→ **WORK INSTRUCTIONS**: In this exercise, write out the data word for word and leave every image out.

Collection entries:

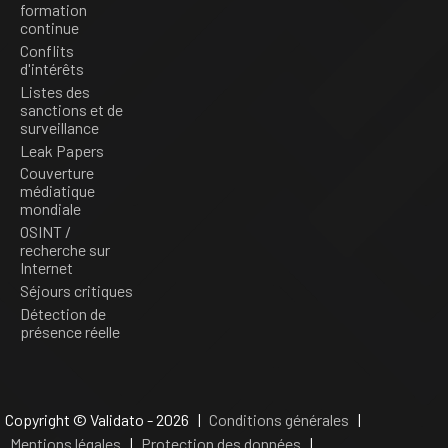
formation
continue
Conflits
d'intérêts
Listes des
sanctions et de
surveillance
Leak Papers
Couverture
médiatique
mondiale
OSINT /
recherche sur
Internet
Séjours critiques
Détection de
présence réelle
Copyright © Validato - 2026 |
Conditions générales
|
Mentions légales
|
Protection des données
|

→ **ANSWER BOX**:
formation
continue
Conflits
d'intérêts
Listes des
sanctions et de
surveillance
Leak Papers
Couverture
médiatique
mondiale
OSINT /
recherche sur
Internet
Séjours critiques
Détection de
présence réelle
Copyright © Validato - 2026 |
Conditions générales
|
Mentions légales
|
Protection des données
|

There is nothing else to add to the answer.